C’est un peu comme une inspiration à l’envers. Ce choix de  « l’upcycling » est une contrainte, mais finalement aussi une autre forme de créativité. Depuis qu’on a adopté ce mode de fabrication, on s’est affranchi des délais de production et on est donc sur un cycle très court…

C’est ça qui nous permet d’être très spontané dans nos créations.

On a développé une réaction quasi-émotionnelle à la matière, et comme on fait des petites séries, très limitées, on peut explorer plein d’idées et se laisser surprendre par des motifs que l’on aurait pas forcément imaginés.

Il y a une forme de « ping pong » entre ton idée d’origine et ce que tu trouves dans ces rouleaux de surplus. Et le hasard fait bien les choses par moments.

On se retrouve avec un état d’esprit de vrai « lâcher prise », et intégrer cette dimension de surprise permet de faire surgir de nouvelles choses.

Bien  entendu on a toujours une ligne directrice que l’on conserve, mais en tout cas ce fonctionnement est intéressant artistiquement parlant.

 

Vu de l’extérieur, il y a une forme d’engagement presque politique dans ta création et dans tes choix. il y a l’aspect côté éco-responsable, le choix d’avoir un vestiaire unisexe… C’est important pour toi de porter un message dans ce que tu fais ?

Depuis le départ j’ai toujours voulu faire des choses qui ont du sens. D’abord travailler avec des gens que j’aime, dont je partage l’état d’esprit, c’était une première chose.

Après, pour moi c’est juste nécessaire qu’il y ait du sens.  Ensemble, faire des choses qui, à notre humble échelle bien sûr, font avancer la société.

On essaye de transmettre une vision du futur qui nous semble bonne et progressiste.

Cela n’engage que nous, notre point de vue.  Mais en tout cas nous sommes fédérés autour d’une cause commune, et dans la mesure du possible, j’essaye de toujours tendre dans cette direction.

Pour moi c’est simplement la base du bonheur en fait, être aligné avec tes valeurs et tes principes.  Dans un avenir proche, j’espère qu’il va y avoir une vraie prise de conscience généralisée.
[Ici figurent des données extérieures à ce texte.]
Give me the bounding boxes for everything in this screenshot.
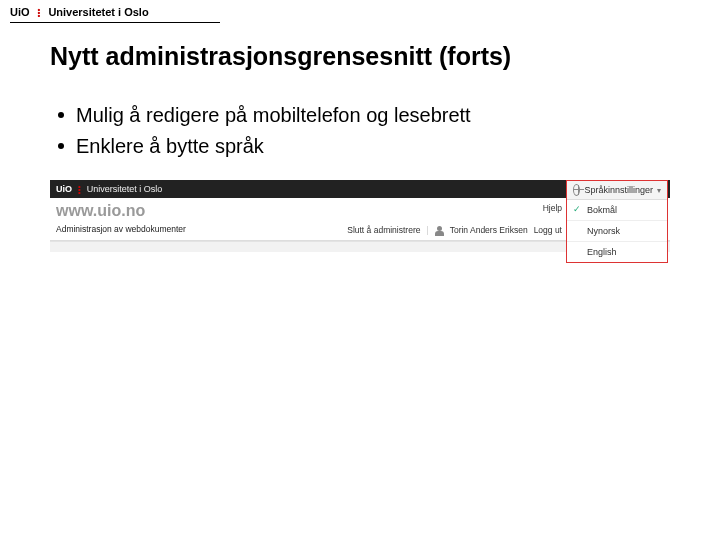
bullet-dot-icon — [58, 143, 64, 149]
site-subtitle: Administrasjon av webdokumenter — [56, 224, 186, 234]
chevron-down-icon: ▾ — [657, 186, 661, 195]
shot-toolbar: Hjelp Slutt å administrere | Torin Ander… — [347, 198, 562, 240]
bullet-list: Mulig å redigere på mobiltelefon og lese… — [58, 100, 471, 162]
bullet-item: Mulig å redigere på mobiltelefon og lese… — [58, 100, 471, 131]
shot-logo-uio: UiO — [56, 184, 72, 194]
help-link[interactable]: Hjelp — [543, 203, 562, 213]
shot-logo-university: Universitetet i Oslo — [87, 184, 163, 194]
globe-icon — [573, 184, 580, 196]
shot-logo-colons: ••• — [78, 185, 81, 194]
language-dropdown-header[interactable]: Språkinnstillinger ▾ — [567, 181, 667, 200]
user-name: Torin Anders Eriksen — [450, 225, 528, 235]
logo-uio: UiO — [10, 6, 30, 18]
stop-admin-link[interactable]: Slutt å administrere — [347, 225, 420, 235]
bullet-text: Mulig å redigere på mobiltelefon og lese… — [76, 100, 471, 131]
logout-link[interactable]: Logg ut — [534, 225, 562, 235]
language-option-label: Nynorsk — [587, 226, 620, 236]
slide-title: Nytt administrasjonsgrensesnitt (forts) — [50, 42, 511, 71]
language-option-label: English — [587, 247, 617, 257]
logo-university: Universitetet i Oslo — [48, 6, 148, 18]
language-option-english[interactable]: English — [567, 241, 667, 262]
language-dropdown-label: Språkinnstillinger — [584, 185, 653, 195]
person-icon — [435, 226, 444, 235]
language-option-bokmal[interactable]: Bokmål — [567, 200, 667, 220]
logo-underline — [10, 22, 220, 23]
site-name: www.uio.no — [56, 202, 145, 220]
language-option-label: Bokmål — [587, 205, 617, 215]
embedded-screenshot: UiO ••• Universitetet i Oslo www.uio.no … — [50, 180, 670, 252]
language-dropdown[interactable]: Språkinnstillinger ▾ Bokmål Nynorsk Engl… — [566, 180, 668, 263]
logo-colons: ••• — [38, 8, 41, 17]
bullet-item: Enklere å bytte språk — [58, 131, 471, 162]
bullet-dot-icon — [58, 112, 64, 118]
shot-body: www.uio.no Administrasjon av webdokument… — [50, 198, 670, 241]
language-option-nynorsk[interactable]: Nynorsk — [567, 220, 667, 241]
bullet-text: Enklere å bytte språk — [76, 131, 264, 162]
slide-logo: UiO ••• Universitetet i Oslo — [10, 6, 149, 18]
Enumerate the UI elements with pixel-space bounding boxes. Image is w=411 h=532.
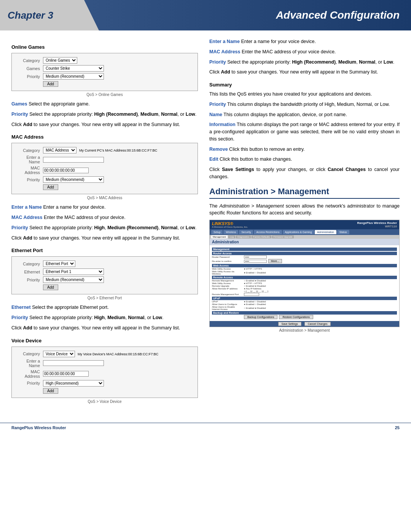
ethernet-port-box: Category Ethernet Port Ethernet Ethernet… bbox=[11, 256, 198, 294]
voice-priority-select[interactable]: High (Recommend) bbox=[43, 380, 104, 387]
web-wireless-radio: ● Enabled ○ Disabled bbox=[244, 272, 266, 274]
cat-label: Category bbox=[15, 146, 41, 154]
re-enter-row: Re-enter to confirm More... bbox=[212, 259, 397, 263]
chapter-label: Chapter 3 bbox=[0, 0, 99, 30]
eth-cat-label: Category bbox=[15, 260, 41, 268]
table-row: MAC Address bbox=[15, 369, 194, 379]
admin-page-title: Administration bbox=[210, 239, 399, 245]
footer-product-name: RangePlus Wireless Router bbox=[11, 425, 66, 430]
nav-tab-access[interactable]: Access Restrictions bbox=[254, 230, 282, 234]
mac-priority-select[interactable]: Medium (Recommend) bbox=[43, 176, 104, 183]
normal3: Normal bbox=[128, 315, 144, 320]
ethernet-desc: Ethernet Select the appropriate Ethernet… bbox=[11, 304, 198, 311]
sub-tab-diagnostics[interactable]: Diagnostics bbox=[236, 235, 251, 238]
admin-screenshot-caption: Administration > Management bbox=[209, 328, 400, 332]
nav-tab-status[interactable]: Status bbox=[337, 230, 349, 234]
ethernet-term: Ethernet bbox=[11, 305, 31, 310]
medium-recommend2: Medium (Recommend) bbox=[107, 225, 158, 230]
priority-select[interactable]: Medium (Recommend) bbox=[43, 73, 104, 80]
remote-management-row: Remote Management ○ Enabled ● Disabled bbox=[212, 280, 397, 282]
backup-restore-row: Backup Configurations Restore Configurat… bbox=[212, 315, 397, 319]
remote-ip-fields: ○ [ __ ].[ __ ].[ __ ].[ __ ] bbox=[244, 290, 268, 292]
save-settings-button[interactable]: Save Settings bbox=[278, 322, 301, 326]
table-row: Add bbox=[15, 184, 194, 191]
medium4: Medium bbox=[338, 59, 356, 65]
summary-remove-desc: Remove Click this button to remove an en… bbox=[209, 146, 400, 153]
upnp-configure-row: Allow Users to Configure ● Enabled ○ Dis… bbox=[212, 303, 397, 305]
restore-config-button[interactable]: Restore Configurations bbox=[279, 315, 313, 319]
sub-tab-firmware[interactable]: Firmware Upgrade bbox=[272, 235, 294, 238]
remote-mgmt-port-input[interactable] bbox=[244, 293, 259, 296]
mac-category-select[interactable]: MAC Address bbox=[43, 147, 76, 153]
voice-device-heading: Voice Device bbox=[11, 338, 198, 343]
mac-address-desc: MAC Address Enter the MAC address of you… bbox=[11, 214, 198, 221]
nav-tab-security[interactable]: Security bbox=[239, 230, 253, 234]
summary-priority-desc: Priority This column displays the bandwi… bbox=[209, 101, 400, 108]
nav-tab-apps[interactable]: Applications & Gaming bbox=[283, 230, 314, 234]
web-access-section: Web Access bbox=[212, 264, 397, 267]
mac-add-button[interactable]: Add bbox=[43, 184, 58, 190]
eth-port-select[interactable]: Ethernet Port 1 bbox=[43, 268, 104, 275]
save-settings-bold: Save Settings bbox=[222, 167, 254, 172]
sub-tab-management[interactable]: Management bbox=[211, 235, 228, 238]
voice-add-button[interactable]: Add bbox=[43, 388, 58, 394]
eth-category-select[interactable]: Ethernet Port bbox=[43, 260, 75, 267]
table-row: Games Counter Strike bbox=[15, 64, 194, 72]
normal1: Normal bbox=[161, 112, 177, 117]
click-add-desc2: Click Add to save your changes. Your new… bbox=[11, 235, 198, 242]
mac-address-table: Category MAC Address My Current PC's MAC… bbox=[15, 146, 194, 191]
router-password-row: Router Password bbox=[212, 256, 397, 259]
sub-tab-factory[interactable]: Factory Defaults bbox=[252, 235, 271, 238]
online-games-caption: QoS > Online Games bbox=[11, 93, 198, 97]
add-button[interactable]: Add bbox=[43, 81, 58, 87]
linksys-logo: LINKSYS® A Division of Cisco Systems, In… bbox=[212, 221, 248, 228]
nav-tab-wireless[interactable]: Wireless bbox=[223, 230, 238, 234]
table-row: Add bbox=[15, 387, 194, 395]
category-select[interactable]: Online Games bbox=[43, 57, 77, 64]
voice-enter-name-input[interactable] bbox=[43, 360, 104, 366]
router-access-btn[interactable]: More... bbox=[268, 259, 282, 263]
table-row: Category Ethernet Port bbox=[15, 260, 194, 268]
mac-addr-input[interactable] bbox=[43, 168, 89, 173]
priority-value: Medium (Recommend) bbox=[41, 72, 194, 80]
remote-ip-row: Allow Remote IP address ● Any IP Address bbox=[212, 288, 397, 290]
voice-enter-name-term: Enter a Name bbox=[209, 39, 240, 44]
nav-tab-setup[interactable]: Setup bbox=[211, 230, 223, 234]
linksys-tagline: A Division of Cisco Systems, Inc. bbox=[212, 226, 248, 228]
voice-cat-label: Category bbox=[15, 350, 41, 358]
mac-address-caption: QoS > MAC Address bbox=[11, 196, 198, 200]
games-select[interactable]: Counter Strike bbox=[43, 65, 104, 72]
backup-config-button[interactable]: Backup Configurations bbox=[244, 315, 277, 319]
summary-name-term: Name bbox=[209, 112, 222, 117]
admin-content-area: Management Router Access Router Password… bbox=[210, 245, 399, 321]
router-password-input[interactable] bbox=[244, 256, 267, 259]
cancel-changes-button[interactable]: Cancel Changes bbox=[304, 322, 331, 326]
high2: High bbox=[94, 225, 105, 230]
voice-mac-input[interactable] bbox=[43, 371, 89, 377]
enter-name-input[interactable] bbox=[43, 157, 104, 163]
nav-tab-admin[interactable]: Administration bbox=[315, 230, 336, 234]
mac-addr-label: MAC Address bbox=[15, 165, 41, 176]
summary-remove-term: Remove bbox=[209, 147, 228, 152]
low2: Low bbox=[186, 225, 195, 230]
medium1: Medium bbox=[140, 112, 158, 117]
table-row: Priority High (Recommend) bbox=[15, 379, 194, 387]
summary-priority-term: Priority bbox=[209, 102, 226, 107]
voice-category-select[interactable]: Voice Device bbox=[43, 351, 75, 357]
ethernet-port-caption: QoS > Ethernet Port bbox=[11, 296, 198, 300]
eth-add-button[interactable]: Add bbox=[43, 284, 58, 290]
priority-lbl2: Priority bbox=[15, 176, 41, 184]
summary-information-desc: Information This column displays the por… bbox=[209, 121, 400, 142]
re-enter-input[interactable] bbox=[244, 260, 267, 263]
eth-priority-select[interactable]: Medium (Recommend) bbox=[43, 276, 104, 283]
main-content: Online Games Category Online Games Games… bbox=[0, 30, 411, 415]
mac-enter-name-desc: Enter a Name Enter a name for your devic… bbox=[11, 204, 198, 211]
sub-tab-log[interactable]: Log bbox=[228, 235, 235, 238]
left-column: Online Games Category Online Games Games… bbox=[11, 38, 198, 407]
add-bold4: Add bbox=[221, 69, 230, 75]
page-title: Advanced Configuration bbox=[276, 9, 400, 21]
medium3: Medium bbox=[107, 315, 125, 320]
table-row: Priority Medium (Recommend) bbox=[15, 72, 194, 80]
ethernet-label: Ethernet bbox=[15, 268, 41, 276]
voice-device-box: Category Voice Device My Voice Device's … bbox=[11, 347, 198, 398]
Il manque une vraie considération de l’écologie dans le domaine de la mode et du textile, mais les choses avancent. C’est les gens qui petit à petit vont amener cette évolution je pense.

 

Pour terminer, j’ai une question un peu plus vaste : quelle est ta conception de l’élégance ?

L’élégance pour moi, c’est intimement liée à la personnalité de chacun.  Tout d’abord il y a pas UNE élégance. Il y en a de toutes sortes : par exemple, un homme qui porte fièrement un boubou, un vêtement ou une pièce qui a du sens pour lui, c’est élégant.

Peut être que ça ne correspond pas à TA vision ou à ton élégance, mais il y a une dimension qui relève du charisme et de l’aura qui se crée pour chacun. Pour moi tout est lié à cet espèce d’accord avec toi même. Une manière sobre et subtile, mais à la fois hyper intime, fidèle, de restituer de ce que tu es au fond. Le naturel importe beaucoup dans l’élégance.  Quelqu’un qui porte un vêtement qui ne lui ressemble pas, ce n’est pas le prix qu’il l’a payé ou la qualité du vêtement qui le rendront élégant pour autant…

À mon avis, l’essentiel est de trouver un accord entre la personne qui tu es au fond, et l’élégance naturelle que tu as déjà. Tu peux développer, mais elle doit toujours t’être propre, personnelle.